Julian Dunkerton can’t stem Superdry’s wave of profit warnings

Julian Dunkerton, the-co founder and reinstated boss of Superdry, on Thursday greeted the City with a fresh profit warning just weeks after he returned to the retailer after an acrimonious row with previous management.

The company, whose clothes are favoured by the seemingly disparate camps of “cool dads” and teenagers, said that pre-tax profits would be lower than analysts’ forecasts — the third time the business has sounded the alarm in the past year.

The City had been expecting full-year underlying profits of up to £59.4 million, but weak wholesale and online sales triggered the alert.

Superdry will reveal its final full-year results in July.

Despite this, and a 4.5% fall in revenues for the quarter to April 27, Dunkerton put on a brave face today: “Without dwelling on the past, this is why I had to come back in. I’m incredibly positive.”

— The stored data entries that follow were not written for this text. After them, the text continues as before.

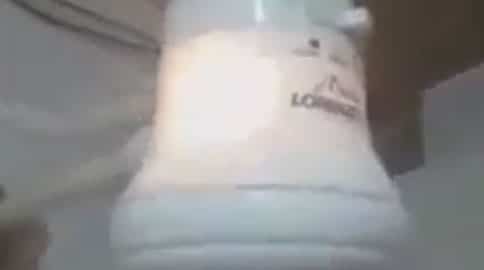 Locate an element on the screen. The width and height of the screenshot is (484, 270). switch is located at coordinates (362, 24). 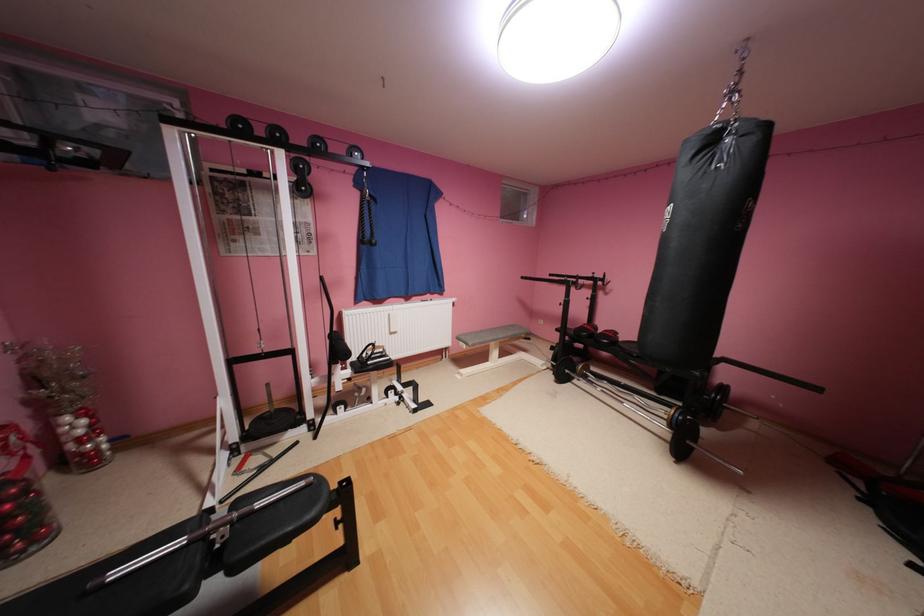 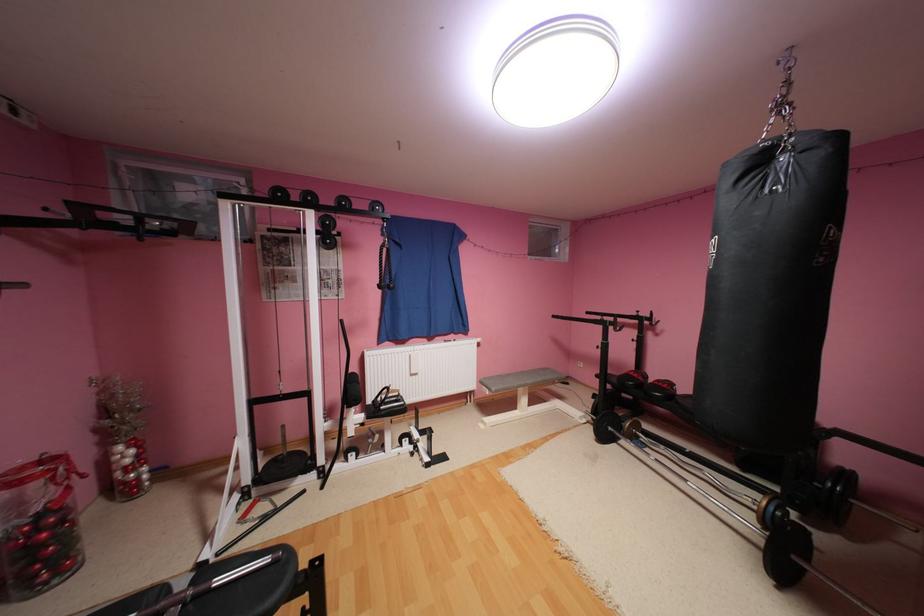 In the second image, find the point that corresponds to point (320, 415) in the first image.

(331, 460) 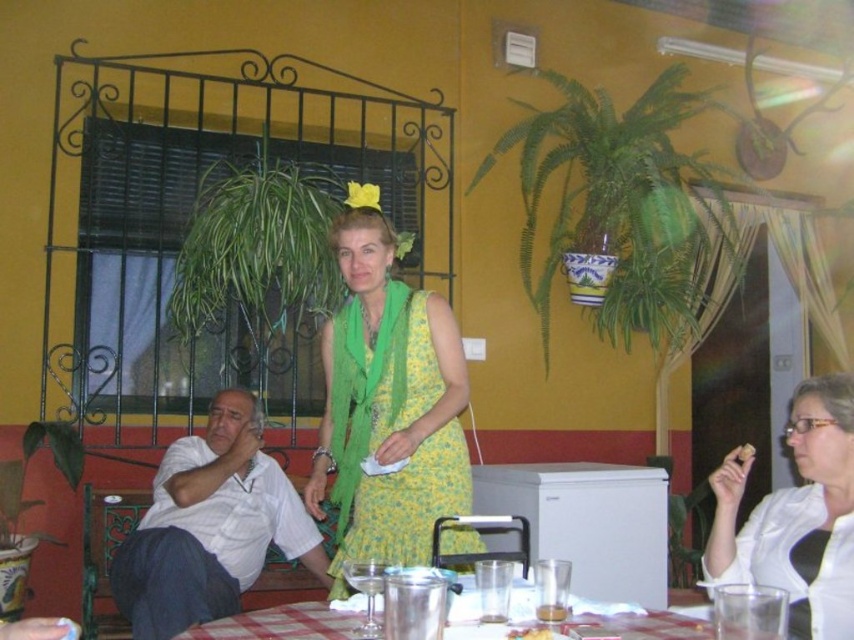 Question: Which object is positioned farthest from the checkered fabric table at lower center?

Choices:
 (A) crumbly golden cookie at lower right
 (B) yellow floral dress at center
 (C) white cotton shirt at center

Answer: (C)

Question: Which object appears farthest from the camera in this image?

Choices:
 (A) crumbly golden cookie at lower right
 (B) white crumb at upper right
 (C) checkered fabric table at lower center
 (D) white glossy shirt at lower right

Answer: (B)

Question: Considering the relative positions of white glossy shirt at lower right and white crumb at upper right in the image provided, where is white glossy shirt at lower right located with respect to white crumb at upper right?

Choices:
 (A) below
 (B) above

Answer: (B)

Question: Among these objects, which one is nearest to the camera?

Choices:
 (A) white crumb at upper right
 (B) yellow floral dress at center
 (C) white glossy shirt at lower right

Answer: (C)

Question: Is white glossy shirt at lower right to the right of crumbly golden cookie at lower right from the viewer's perspective?

Choices:
 (A) no
 (B) yes

Answer: (B)

Question: Can you confirm if white cotton shirt at center is positioned above checkered fabric table at lower center?

Choices:
 (A) no
 (B) yes

Answer: (A) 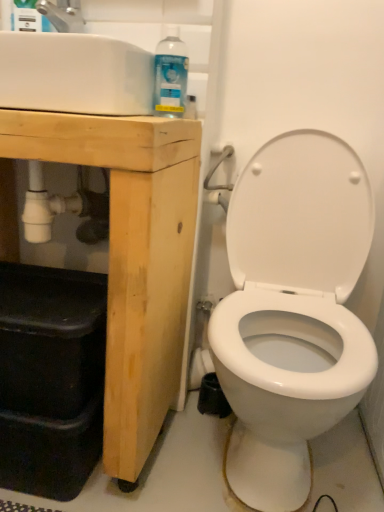 What do you see at coordinates (28, 17) in the screenshot?
I see `clear plastic spray bottle at upper left, which is counted as the second cleaning product, starting from the bottom` at bounding box center [28, 17].

The height and width of the screenshot is (512, 384). I want to click on clear plastic spray bottle at upper left, which ranks as the first cleaning product in top-to-bottom order, so click(x=28, y=17).

Describe the element at coordinates (74, 74) in the screenshot. I see `white glossy sink at upper left` at that location.

Image resolution: width=384 pixels, height=512 pixels. What do you see at coordinates (171, 74) in the screenshot?
I see `clear plastic spray bottle at upper left, the second cleaning product positioned from the top` at bounding box center [171, 74].

At what (x,y) coordinates should I click in order to perform the action: click on natural wood cabinet at left. Please return your answer as a coordinate pair (x, y). The width and height of the screenshot is (384, 512). Looking at the image, I should click on (132, 256).

Where is `brushed metal faucet at upper left`? This screenshot has height=512, width=384. brushed metal faucet at upper left is located at coordinates point(63,15).

The width and height of the screenshot is (384, 512). Find the location of `clear plastic spray bottle at upper left, which appears as the 2th cleaning product when viewed from the right`. clear plastic spray bottle at upper left, which appears as the 2th cleaning product when viewed from the right is located at coordinates (28, 17).

From the image's perspective, which one is positioned lower, natural wood cabinet at left or brushed metal faucet at upper left?

From the image's view, natural wood cabinet at left is below.

Is natural wood cabinet at left wider or thinner than brushed metal faucet at upper left?

natural wood cabinet at left is wider than brushed metal faucet at upper left.

From a real-world perspective, is natural wood cabinet at left physically below brushed metal faucet at upper left?

Correct, in the physical world, natural wood cabinet at left is lower than brushed metal faucet at upper left.

Which point is more forward, (130, 170) or (63, 28)?

Point (130, 170)

Can brushed metal faucet at upper left be found inside clear plastic spray bottle at upper left, the second cleaning product positioned from the top?

That's incorrect, brushed metal faucet at upper left is not inside clear plastic spray bottle at upper left, the second cleaning product positioned from the top.

Is clear plastic spray bottle at upper left, the second cleaning product positioned from the top, placed right next to brushed metal faucet at upper left?

There is a gap between clear plastic spray bottle at upper left, the second cleaning product positioned from the top, and brushed metal faucet at upper left.

From the image's perspective, which one is positioned lower, clear plastic spray bottle at upper left, the second cleaning product positioned from the top, or brushed metal faucet at upper left?

clear plastic spray bottle at upper left, the second cleaning product positioned from the top, from the image's perspective.

Which is in front, point (167, 98) or point (74, 28)?

Positioned in front is point (167, 98).

Is white glossy sink at upper left positioned behind clear plastic spray bottle at upper left, marked as the 1th cleaning product in a right-to-left arrangement?

No, white glossy sink at upper left is closer to the viewer.

Is white glossy sink at upper left not near clear plastic spray bottle at upper left, positioned as the 2th cleaning product in left-to-right order?

No, white glossy sink at upper left is not far away from clear plastic spray bottle at upper left, positioned as the 2th cleaning product in left-to-right order.

Considering the relative sizes of white glossy sink at upper left and clear plastic spray bottle at upper left, which appears as the first cleaning product when ordered from the bottom, in the image provided, is white glossy sink at upper left wider than clear plastic spray bottle at upper left, which appears as the first cleaning product when ordered from the bottom,?

Correct, the width of white glossy sink at upper left exceeds that of clear plastic spray bottle at upper left, which appears as the first cleaning product when ordered from the bottom.

How many degrees apart are the facing directions of clear plastic spray bottle at upper left, which is counted as the second cleaning product, starting from the bottom, and brushed metal faucet at upper left?

The angular difference between clear plastic spray bottle at upper left, which is counted as the second cleaning product, starting from the bottom, and brushed metal faucet at upper left is 0.000125 degrees.

Which of these two, clear plastic spray bottle at upper left, the first cleaning product positioned from the left, or brushed metal faucet at upper left, stands shorter?

Standing shorter between the two is brushed metal faucet at upper left.

Is brushed metal faucet at upper left a part of clear plastic spray bottle at upper left, which appears as the 2th cleaning product when viewed from the right?

That's incorrect, brushed metal faucet at upper left is not inside clear plastic spray bottle at upper left, which appears as the 2th cleaning product when viewed from the right.

Does clear plastic spray bottle at upper left, which is counted as the second cleaning product, starting from the bottom, turn towards brushed metal faucet at upper left?

No.

Between clear plastic spray bottle at upper left, which appears as the first cleaning product when ordered from the bottom, and white glossy sink at upper left, which one has larger size?

With larger size is white glossy sink at upper left.

Looking at this image, is clear plastic spray bottle at upper left, marked as the 1th cleaning product in a right-to-left arrangement, at the right side of white glossy sink at upper left?

Yes, clear plastic spray bottle at upper left, marked as the 1th cleaning product in a right-to-left arrangement, is to the right of white glossy sink at upper left.

Can you confirm if clear plastic spray bottle at upper left, marked as the 1th cleaning product in a right-to-left arrangement, is thinner than white glossy sink at upper left?

Yes, clear plastic spray bottle at upper left, marked as the 1th cleaning product in a right-to-left arrangement, is thinner than white glossy sink at upper left.

Is clear plastic spray bottle at upper left, marked as the 1th cleaning product in a right-to-left arrangement, looking in the opposite direction of white glossy sink at upper left?

No, clear plastic spray bottle at upper left, marked as the 1th cleaning product in a right-to-left arrangement, is not facing away from white glossy sink at upper left.

Can you tell me how much brushed metal faucet at upper left and clear plastic spray bottle at upper left, which ranks as the first cleaning product in top-to-bottom order, differ in facing direction?

They differ by 0.000125 degrees in their facing directions.

Can you confirm if brushed metal faucet at upper left is positioned to the left of clear plastic spray bottle at upper left, which appears as the 2th cleaning product when viewed from the right?

In fact, brushed metal faucet at upper left is to the right of clear plastic spray bottle at upper left, which appears as the 2th cleaning product when viewed from the right.

From the image's perspective, is brushed metal faucet at upper left below clear plastic spray bottle at upper left, the first cleaning product positioned from the left?

Indeed, from the image's perspective, brushed metal faucet at upper left is shown beneath clear plastic spray bottle at upper left, the first cleaning product positioned from the left.

Where is `cleaning product above the brushed metal faucet at upper left (from the image's perspective)`? cleaning product above the brushed metal faucet at upper left (from the image's perspective) is located at coordinates (28, 17).

Can we say clear plastic spray bottle at upper left, which appears as the 2th cleaning product when viewed from the right, lies outside white glossy sink at upper left?

That's correct, clear plastic spray bottle at upper left, which appears as the 2th cleaning product when viewed from the right, is outside of white glossy sink at upper left.

From a real-world perspective, is clear plastic spray bottle at upper left, which ranks as the first cleaning product in top-to-bottom order, on top of white glossy sink at upper left?

Yes, from a real-world perspective, clear plastic spray bottle at upper left, which ranks as the first cleaning product in top-to-bottom order, is on top of white glossy sink at upper left.

Which is more to the right, clear plastic spray bottle at upper left, which appears as the 2th cleaning product when viewed from the right, or white glossy sink at upper left?

white glossy sink at upper left.

Does clear plastic spray bottle at upper left, the first cleaning product positioned from the left, have a smaller size compared to white glossy sink at upper left?

Yes.

Locate an element on the screen. The image size is (384, 512). tap that appears above the natural wood cabinet at left (from the image's perspective) is located at coordinates (63, 15).

At what (x,y) coordinates should I click in order to perform the action: click on cleaning product in front of the brushed metal faucet at upper left. Please return your answer as a coordinate pair (x, y). Looking at the image, I should click on (171, 74).

From the image, which object appears to be farther from clear plastic spray bottle at upper left, which is counted as the second cleaning product, starting from the bottom, brushed metal faucet at upper left or natural wood cabinet at left?

natural wood cabinet at left is further to clear plastic spray bottle at upper left, which is counted as the second cleaning product, starting from the bottom.

Considering their positions, is clear plastic spray bottle at upper left, positioned as the 2th cleaning product in left-to-right order, positioned closer to brushed metal faucet at upper left than white glossy sink at upper left?

clear plastic spray bottle at upper left, positioned as the 2th cleaning product in left-to-right order.

From the image, which object appears to be farther from clear plastic spray bottle at upper left, the second cleaning product positioned from the top, natural wood cabinet at left or brushed metal faucet at upper left?

natural wood cabinet at left lies further to clear plastic spray bottle at upper left, the second cleaning product positioned from the top, than the other object.

From the image, which object appears to be nearer to clear plastic spray bottle at upper left, which is counted as the second cleaning product, starting from the bottom, clear plastic spray bottle at upper left, marked as the 1th cleaning product in a right-to-left arrangement, or natural wood cabinet at left?

clear plastic spray bottle at upper left, marked as the 1th cleaning product in a right-to-left arrangement, is closer to clear plastic spray bottle at upper left, which is counted as the second cleaning product, starting from the bottom.

In the scene shown: Based on their spatial positions, is clear plastic spray bottle at upper left, the first cleaning product positioned from the left, or clear plastic spray bottle at upper left, the second cleaning product positioned from the top, closer to natural wood cabinet at left?

clear plastic spray bottle at upper left, the second cleaning product positioned from the top.

Which object lies further to the anchor point clear plastic spray bottle at upper left, marked as the 1th cleaning product in a right-to-left arrangement, white glossy sink at upper left or brushed metal faucet at upper left?

Among the two, brushed metal faucet at upper left is located further to clear plastic spray bottle at upper left, marked as the 1th cleaning product in a right-to-left arrangement.

Considering their positions, is clear plastic spray bottle at upper left, the first cleaning product positioned from the left, positioned further to white glossy sink at upper left than brushed metal faucet at upper left?

clear plastic spray bottle at upper left, the first cleaning product positioned from the left, is further to white glossy sink at upper left.

Looking at the image, which one is located closer to natural wood cabinet at left, clear plastic spray bottle at upper left, the first cleaning product positioned from the left, or brushed metal faucet at upper left?

brushed metal faucet at upper left is positioned closer to the anchor natural wood cabinet at left.

What are the coordinates of `sink between brushed metal faucet at upper left and natural wood cabinet at left in the vertical direction` in the screenshot? It's located at (74, 74).

This screenshot has width=384, height=512. In order to click on sink between clear plastic spray bottle at upper left, which ranks as the first cleaning product in top-to-bottom order, and natural wood cabinet at left, in the vertical direction in this screenshot , I will do `click(74, 74)`.

Locate an element on the screen. tap between clear plastic spray bottle at upper left, the first cleaning product positioned from the left, and natural wood cabinet at left in the up-down direction is located at coordinates (63, 15).

The image size is (384, 512). I want to click on cleaning product that lies between white glossy sink at upper left and natural wood cabinet at left from top to bottom, so click(x=171, y=74). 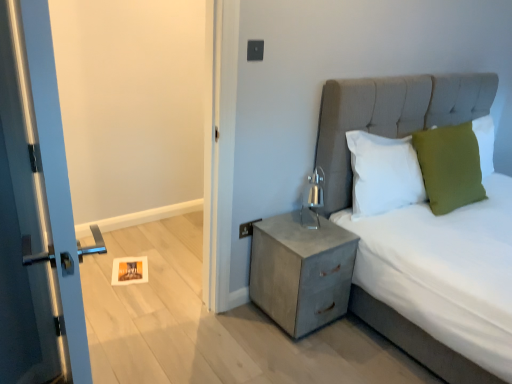 Locate an element on the screen. The image size is (512, 384). unoccupied space behind metallic silver door at left is located at coordinates (158, 361). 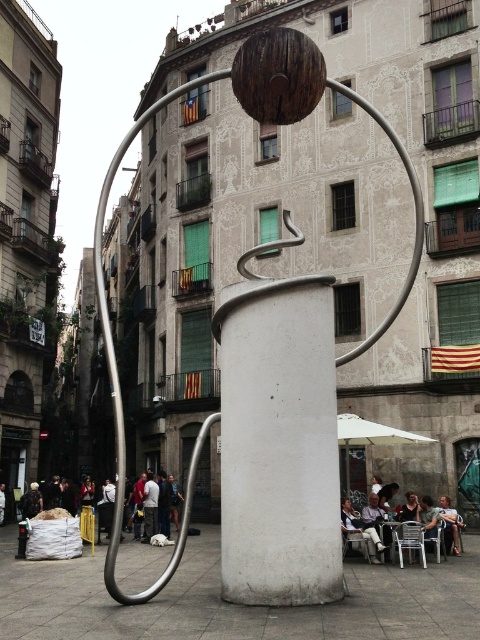 Question: Based on their relative distances, which object is nearer to the white fabric chair at lower right?

Choices:
 (A) dark gray jacket at lower left
 (B) white matte pillar at center
 (C) light brown leather jacket at lower right

Answer: (C)

Question: Does matte white chair at lower center have a larger size compared to white fabric chair at lower right?

Choices:
 (A) no
 (B) yes

Answer: (B)

Question: Which object is closer to the camera taking this photo?

Choices:
 (A) matte white chair at lower center
 (B) white matte pillar at center

Answer: (B)

Question: Does white matte pillar at center have a greater width compared to white fabric chair at lower right?

Choices:
 (A) no
 (B) yes

Answer: (B)

Question: Does matte white chair at lower center have a lesser width compared to dark gray jacket at lower left?

Choices:
 (A) yes
 (B) no

Answer: (B)

Question: Which point is farther to the camera?

Choices:
 (A) white matte pillar at center
 (B) light brown leather jacket at lower right
 (C) matte white chair at lower center

Answer: (B) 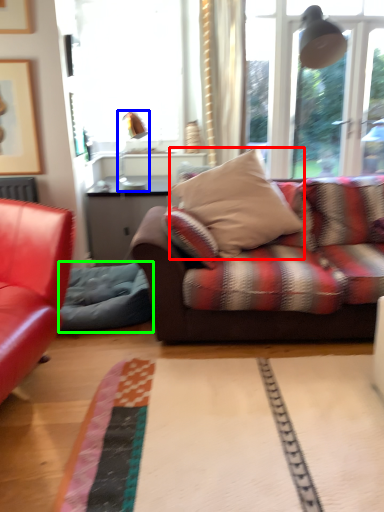 Question: Which is nearer to the pillow (highlighted by a red box)? lamp (highlighted by a blue box) or swivel chair (highlighted by a green box).

Choices:
 (A) lamp
 (B) swivel chair

Answer: (B) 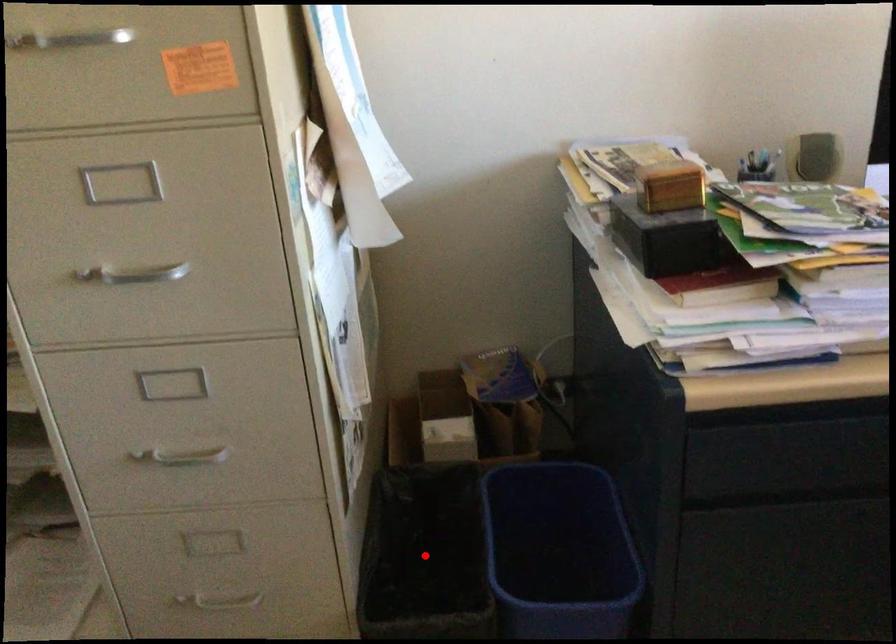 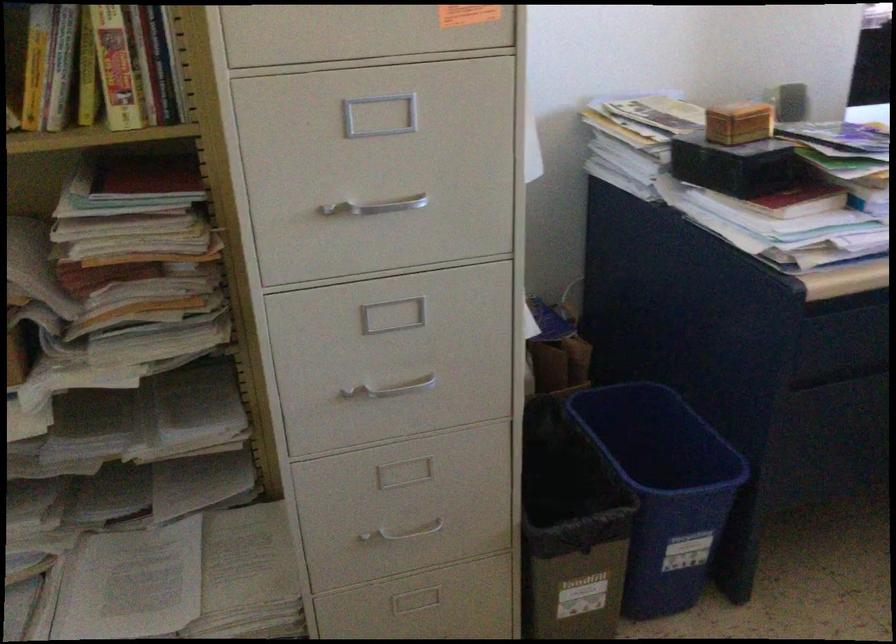 Question: I am providing you with two images of the same scene from different viewpoints. A red point is marked on the first image. At the location where the point appears in image 1, is it still visible in image 2?

Choices:
 (A) Yes
 (B) No

Answer: (B) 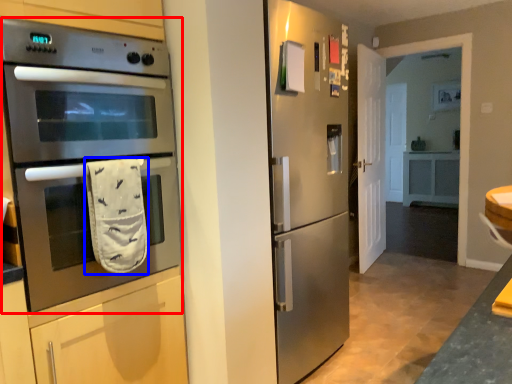 Question: Which object appears closest to the camera in this image, microwave oven (highlighted by a red box) or hand towel (highlighted by a blue box)?

Choices:
 (A) microwave oven
 (B) hand towel

Answer: (A) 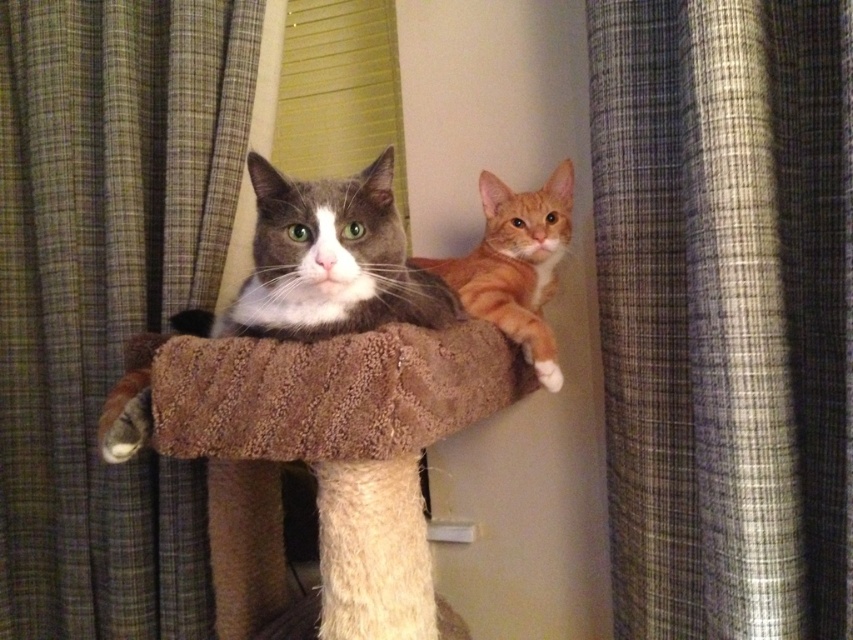 You are a photographer trying to capture both cats in a single shot. The camera is positioned at the front of the cat tree. Which cat is closer to the camera between the cat at point (405, 298) and the cat at point (553, 250)?

The cat at point (405, 298) is closer to the camera because it is in front of the cat at point (553, 250).

You are a cat owner who wants to place a new cat tree in your living room. The cat tree you want to buy is 1.2 meters wide. You see the green plaid curtain at left and the brown textured cat bed at center in the room. Will the cat tree fit between them without touching either?

The green plaid curtain at left has a lesser width compared to brown textured cat bed at center. Since the cat tree is 1.2 meters wide, but the exact distance between the curtain and the bed isn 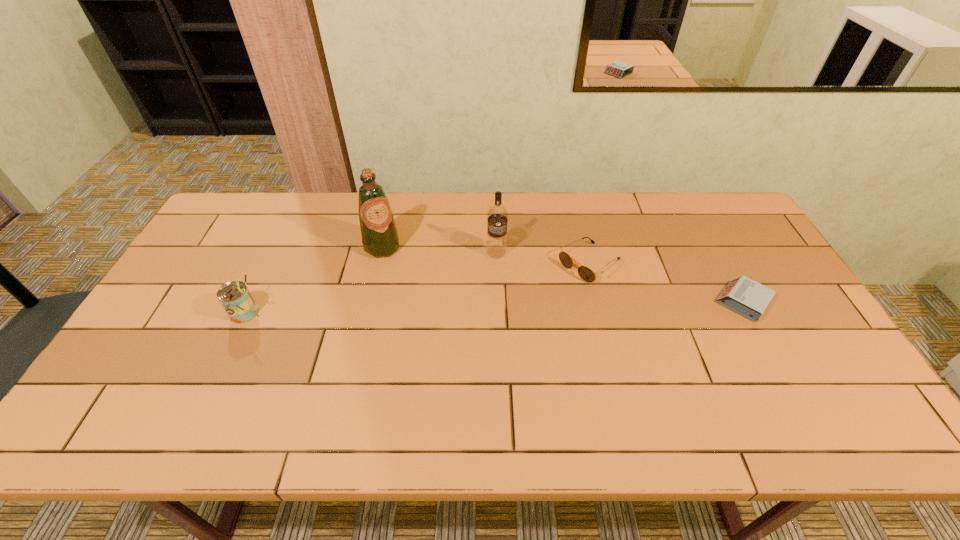 Identify the location of free space located on the back of the leftmost object. (284, 231).

Image resolution: width=960 pixels, height=540 pixels. I want to click on vacant space located on the back of the alarm clock, so click(x=698, y=220).

Identify the location of free spot located on the label of the third object from left to right. (486, 335).

Identify the location of free space located 0.160m on the label of the third object from left to right. This screenshot has height=540, width=960. (491, 298).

He said that he had found some “easy wins” including selling 16,000 items online which had previously been “languishing in a warehouse in Europe”, as well as designing around 900 extra products.

“There are some clear retail mistakes that we can push in a positive direction,” Dunkerton added. The shares fell initially, but recovered later, trading up 9p, or 2%, to 489p.

He intends to stay on as chief executive for the foreseeable future after he was voted back onto the board by shareholders in April, prompting mass resignations from its top brass.

Dunkerton had lambasted the retailer’s strategy since he stepped down in March last year.